(What to do) Retype each entry verbatim. Do not include the images.
---
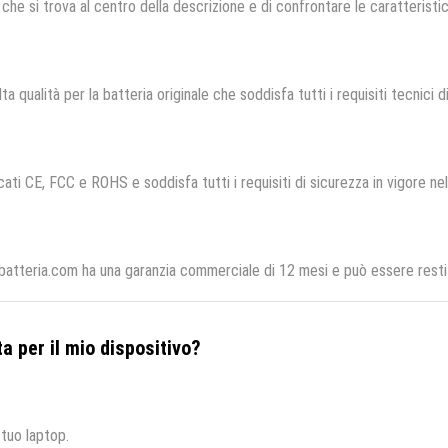
che si trova al centro della descrizione e di confrontare le caratteristich
ta qualità per la batteria originale che soddisfa tutti i requisiti tecnici di
cati CE, FCC e ROHS e soddisfa tutti i requisiti di sicurezza in vigore ne
lbatteria.com ha una garanzia commerciale di 12 mesi e può essere restit
a per il mio dispositivo?
 tuo laptop.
---
(Response to the exercise)
che si trova al centro della descrizione e di confrontare le caratteristich
ta qualità per la batteria originale che soddisfa tutti i requisiti tecnici di
cati CE, FCC e ROHS e soddisfa tutti i requisiti di sicurezza in vigore ne
lbatteria.com ha una garanzia commerciale di 12 mesi e può essere restit
a per il mio dispositivo?
 tuo laptop.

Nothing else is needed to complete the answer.